Bir de oyun içinde Quick Time Event kısmı var. Bu kısım bölümlerde karşımıza farklı şekillerde gelebiliyor. Sinematiksel diyebileceğimiz bu kısımları ufak bir örnekle açarsak, mesela bir arabanın etrafında bir sürü zombi var diyelim. Bar dolup üçgene basınca, karakter karizması tavan yapıp ateş ediyor, bu sırada kamera mermiyi gösteriyor. Eğer ekrandaki tuşa doğru basarsak, mermi aracın benzin deposuna giriyor ve aracı patlatıyor. Böylece zombi kıyımı yapıyoruz ki, araba sadece bir sahne. Bunun gibi daha birçok sahne yaşayabiliriz ki, hatta yanımızdaki partnerimizle birlikte bile Quick Time Event sahnelerini yaşayabiliriz.
Evet, partner olabiliyor yanımızda. Ona arkada kal, saldır gibi basit komutlar verebiliyoruz. Ancak kendi karakterimizle etrafı daha kolay ve kısa yoldan temizlediğimiz için yanımızdaki kişinin pek fazla yardımı olmuyor. Hatta bölümü bitirecekken bile eğer yanımızda olmazsa o bölümü bitiremiyoruz, illa gelmesini bekliyoruz.
Yakuza daha neler planlıyor?
Yapımda ana senaryo haricinde alt senaryolar da var. Hatta zombilerin olmadığı ve normal yaşamın devam ettiği şehrin diğer taraflarında farklı aktivitelere bile katılabiliriz. Silahlar alabilir, masa tenisi oynayabilir, hatta eğlence yerlerine gidip kız arkadaş bile edinebiliriz. Eğer zombilerle uğraşmak isterseniz gene belirli özel alanlara girip, zombi katliamı yapabilirsiniz.

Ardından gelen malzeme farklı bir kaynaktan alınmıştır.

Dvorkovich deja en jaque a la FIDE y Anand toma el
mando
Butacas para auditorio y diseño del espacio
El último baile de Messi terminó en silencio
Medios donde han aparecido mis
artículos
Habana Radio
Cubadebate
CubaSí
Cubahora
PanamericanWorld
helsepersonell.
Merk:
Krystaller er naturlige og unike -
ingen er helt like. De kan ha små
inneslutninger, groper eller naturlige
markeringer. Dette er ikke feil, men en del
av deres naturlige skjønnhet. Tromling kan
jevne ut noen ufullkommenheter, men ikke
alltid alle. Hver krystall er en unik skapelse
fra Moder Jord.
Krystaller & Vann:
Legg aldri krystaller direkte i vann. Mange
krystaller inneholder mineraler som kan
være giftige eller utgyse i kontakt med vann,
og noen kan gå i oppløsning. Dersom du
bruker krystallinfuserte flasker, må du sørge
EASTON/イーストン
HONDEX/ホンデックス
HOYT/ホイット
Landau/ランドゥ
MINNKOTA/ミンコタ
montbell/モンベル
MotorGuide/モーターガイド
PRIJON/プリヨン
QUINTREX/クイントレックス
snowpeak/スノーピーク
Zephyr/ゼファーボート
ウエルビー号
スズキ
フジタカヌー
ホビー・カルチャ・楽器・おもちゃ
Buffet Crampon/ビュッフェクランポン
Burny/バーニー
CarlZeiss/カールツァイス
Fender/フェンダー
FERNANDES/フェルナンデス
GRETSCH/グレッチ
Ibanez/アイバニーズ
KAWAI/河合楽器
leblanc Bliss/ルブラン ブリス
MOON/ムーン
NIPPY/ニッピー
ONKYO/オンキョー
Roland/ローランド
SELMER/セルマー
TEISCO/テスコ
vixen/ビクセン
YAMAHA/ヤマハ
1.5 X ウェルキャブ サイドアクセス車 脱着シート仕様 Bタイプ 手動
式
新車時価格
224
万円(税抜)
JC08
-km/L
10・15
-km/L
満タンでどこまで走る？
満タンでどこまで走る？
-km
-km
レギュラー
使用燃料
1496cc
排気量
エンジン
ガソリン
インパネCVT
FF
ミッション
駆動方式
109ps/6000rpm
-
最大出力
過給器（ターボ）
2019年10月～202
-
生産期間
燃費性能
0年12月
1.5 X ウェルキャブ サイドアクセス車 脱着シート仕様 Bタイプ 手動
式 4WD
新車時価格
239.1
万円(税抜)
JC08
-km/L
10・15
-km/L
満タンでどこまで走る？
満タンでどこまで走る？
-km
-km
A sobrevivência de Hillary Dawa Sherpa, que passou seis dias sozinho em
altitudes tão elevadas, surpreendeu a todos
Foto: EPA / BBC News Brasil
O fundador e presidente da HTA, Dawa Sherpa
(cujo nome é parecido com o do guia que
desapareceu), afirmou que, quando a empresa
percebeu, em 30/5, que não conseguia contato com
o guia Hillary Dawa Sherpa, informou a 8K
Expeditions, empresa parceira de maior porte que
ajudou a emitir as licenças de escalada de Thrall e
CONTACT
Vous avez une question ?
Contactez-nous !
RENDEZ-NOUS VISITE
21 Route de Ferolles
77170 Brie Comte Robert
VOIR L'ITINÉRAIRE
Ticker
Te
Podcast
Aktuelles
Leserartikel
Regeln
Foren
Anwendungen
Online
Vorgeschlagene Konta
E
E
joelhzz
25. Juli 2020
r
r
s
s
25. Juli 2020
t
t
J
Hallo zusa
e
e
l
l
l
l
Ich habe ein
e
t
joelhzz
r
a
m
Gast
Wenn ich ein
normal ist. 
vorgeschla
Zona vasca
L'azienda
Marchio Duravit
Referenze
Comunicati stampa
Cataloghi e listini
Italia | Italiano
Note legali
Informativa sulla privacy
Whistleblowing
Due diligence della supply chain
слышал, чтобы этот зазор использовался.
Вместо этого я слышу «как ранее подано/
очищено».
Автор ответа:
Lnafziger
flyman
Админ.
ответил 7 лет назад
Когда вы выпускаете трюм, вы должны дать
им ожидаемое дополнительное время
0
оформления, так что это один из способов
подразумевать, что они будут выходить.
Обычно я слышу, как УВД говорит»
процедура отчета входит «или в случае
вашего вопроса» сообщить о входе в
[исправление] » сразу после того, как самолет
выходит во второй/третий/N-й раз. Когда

Dead Souls’un grafikleri aslında yanar dönerli. Bazı mekanlar ve tasarımlar ayrıntılarını konuştururken, ne yazık ki bazı yerlerde tasarımlar birbirinin kopyası olabiliyor. Karakter tasarımları ise açıkçası ön planda. Detaylar kendini belli ediyor. Bir yere ateş edince kurşun izi kalmıyor veya parçalanma olmuyor. Sesler ise bazılarının hoşuna gitmeyebilir. İngilizce seslendirme yok, orijinal Japonca seslendirmeler var ve şahsen ben Japonca asıl seslendirmelerin olmasını daha çok beğendim. Ancak bazı ara sahneler sadece diyaloglardan oluşuyor ve onları okumak can sıkıcı olabiliyor. Müzikler ise oyunun yapısı içinde kendi kendine çalıyor.

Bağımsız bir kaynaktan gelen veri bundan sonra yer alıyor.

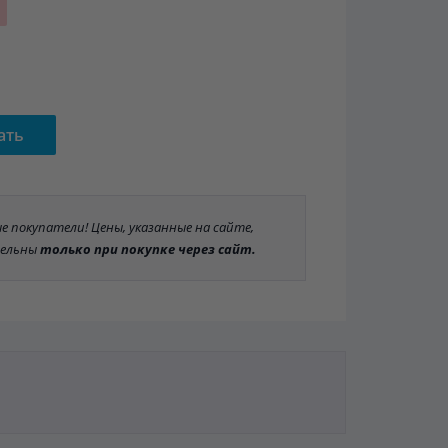
ать
 покупатели! Цены, указанные на сайте,
ельны
только при покупке через сайт.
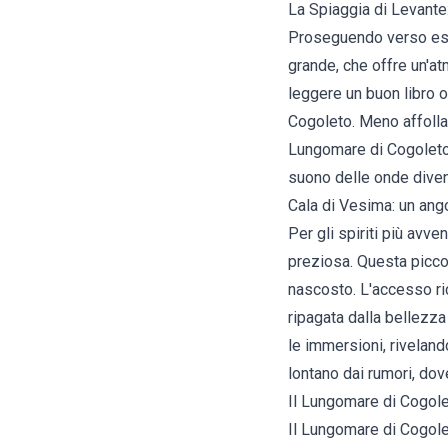
La Spiaggia di Levante:
Proseguendo verso est, 
grande, che offre un'atm
leggere un buon libro 
Cogoleto. Meno affollat
Lungomare di Cogoleto, 
suono delle onde diven
Cala di Vesima: un ang
Per gli spiriti più avv
preziosa. Questa piccol
nascosto. L'accesso ri
ripagata dalla bellezza
le immersioni, riveland
lontano dai rumori, dove
Il Lungomare di Cogolet
Il Lungomare di Cogole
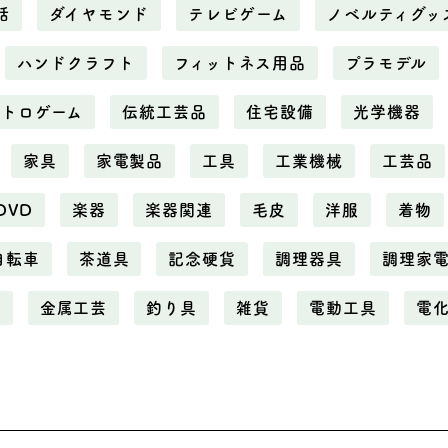
話
ダイヤモンド
テレビゲーム
ノベルティグッ
ハンドクラフト
フィットネス用品
プラモデル
レトロゲーム
伝統工芸品
住宅設備
光学機器
家具
家電製品
工具
工業機械
工芸品
DVD
楽器
楽器関連
毛皮
洋服
着物
自転車
茶道具
記念硬貨
調理器具
調理家
属
金属工芸
釣り具
雑貨
電動工具
電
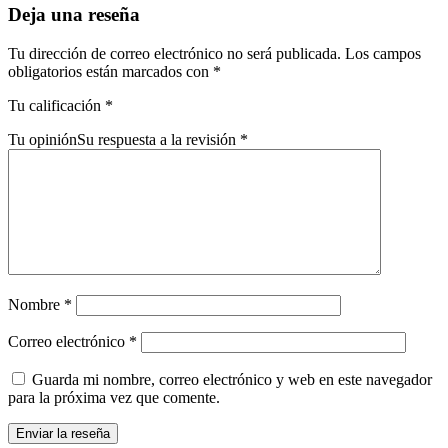
Deja una reseña
Tu dirección de correo electrónico no será publicada.
Los campos
obligatorios están marcados con
*
Tu calificación
*
Tu opinión
Su respuesta a la revisión
*
Nombre
*
Correo electrónico
*
Guarda mi nombre, correo electrónico y web en este navegador
para la próxima vez que comente.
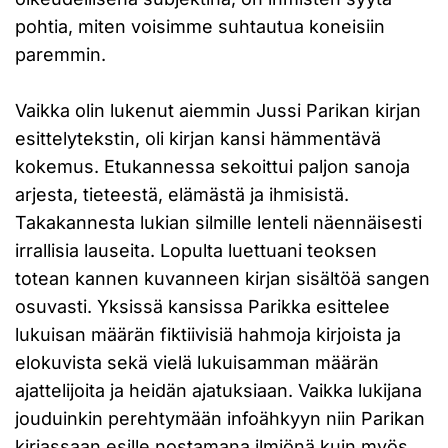
pohtia, miten voisimme suhtautua koneisiin
paremmin.
Vaikka olin lukenut aiemmin Jussi Parikan kirjan
esittelytekstin, oli kirjan kansi hämmentävä
kokemus. Etukannessa sekoittui paljon sanoja
arjesta, tieteestä, elämästä ja ihmisistä.
Takakannesta lukian silmille lenteli näennäisesti
irrallisia lauseita. Lopulta luettuani teoksen
totean kannen kuvanneen kirjan sisältöä sangen
osuvasti. Yksissä kansissa Parikka esittelee
lukuisan määrän fiktiivisiä hahmoja kirjoista ja
elokuvista sekä vielä lukuisamman määrän
ajattelijoita ja heidän ajatuksiaan. Vaikka lukijana
jouduinkin perehtymään infoähkyyn niin Parikan
kirjassaan esille nostamana ilmiönä kuin myös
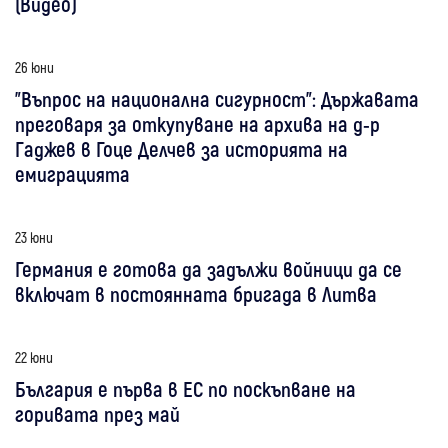
(Видео)
26 юни
"Въпрос на национална сигурност": Държавата
преговаря за откупуване на архива на д-р
Гаджев в Гоце Делчев за историята на
емиграцията
23 юни
Германия е готова да задължи войници да се
включат в постоянната бригада в Литва
22 юни
България е първа в ЕС по поскъпване на
горивата през май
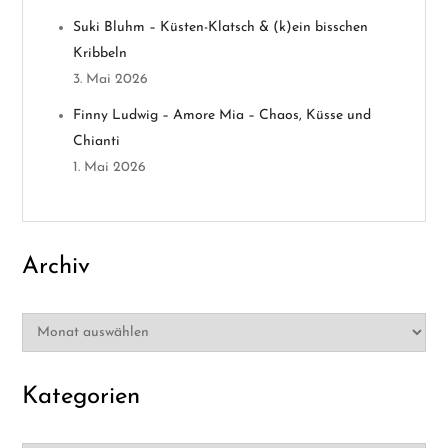
t
Suki Bluhm – Küsten-Klatsch & (k)ein bisschen
Kribbeln
i
3. Mai 2026
o
Finny Ludwig – Amore Mia – Chaos, Küsse und
Chianti
n
1. Mai 2026
Archiv
Archiv
Kategorien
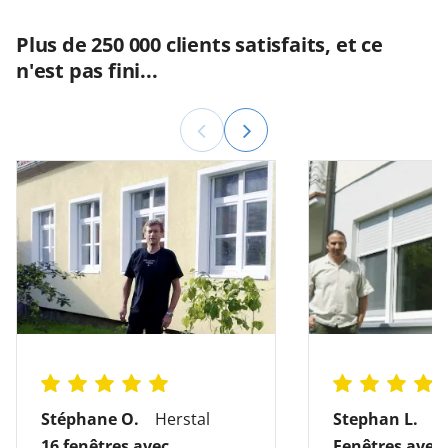
Plus de 250 000 clients satisfaits, et ce
n'est pas fini...
Stéphane O.
Herstal
Stephan L.
M
16 fenêtres avec
Fenêtres avec 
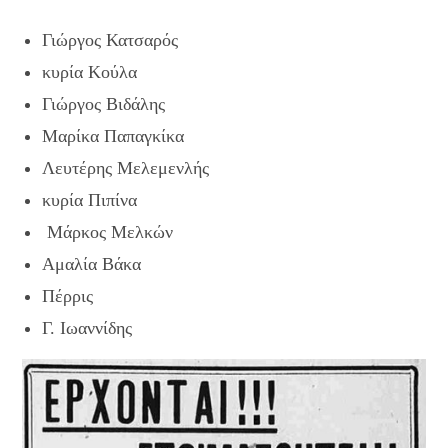
Γιώργος Κατσαρός
κυρία Κούλα
Γιώργος Βιδάλης
Μαρίκα Παπαγκίκα
Λευτέρης Μελεμενλής
κυρία Πιπίνα
Μάρκος Μελκών
Αμαλία Βάκα
Πέρρις
Γ. Ιωαννίδης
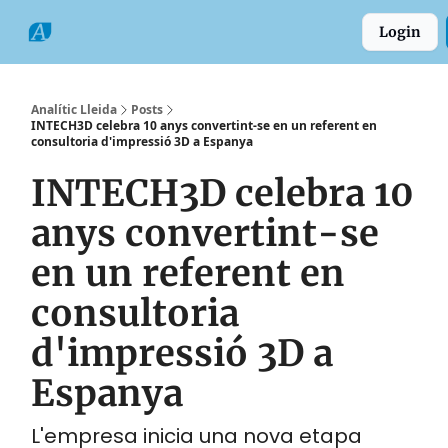
Categories
Formats
Grup
Login
Comarques
Analític Lleida
Posts
INTECH3D celebra 10 anys convertint-se en un referent en
consultoria d'impressió 3D a Espanya
INTECH3D celebra 10
anys convertint-se
en un referent en
consultoria
d'impressió 3D a
Espanya
L'empresa inicia una nova etapa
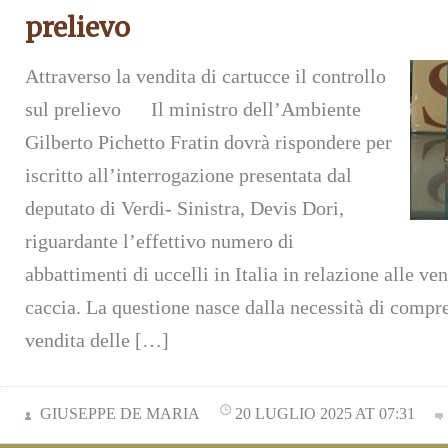
prelievo
Attraverso la vendita di cartucce il controllo
sul prelievo Il ministro dell’Ambiente
Gilberto Pichetto Fratin dovrà rispondere per
iscritto all’interrogazione presentata dal
deputato di Verdi- Sinistra, Devis Dori,
riguardante l’effettivo numero di
abbattimenti di uccelli in Italia in relazione alle ve
caccia. La questione nasce dalla necessità di compre
vendita delle […]
GIUSEPPE DE MARIA
20 LUGLIO 2025 AT 07:31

Yakuza: Dead Souls aslında piyasadaki bazı oyunlardan daha iyi bir yapım. Ancak konu sıkıntısı ve bazı noktalarda problemleri var. Eğer daha önce serinin oyunlarını oynadıysanız, farklı bir macera olarak Dead Souls’u oynayabilirsiniz. Yine de öncelikli oynanması gerekenler listesinde üst sıralarda değil.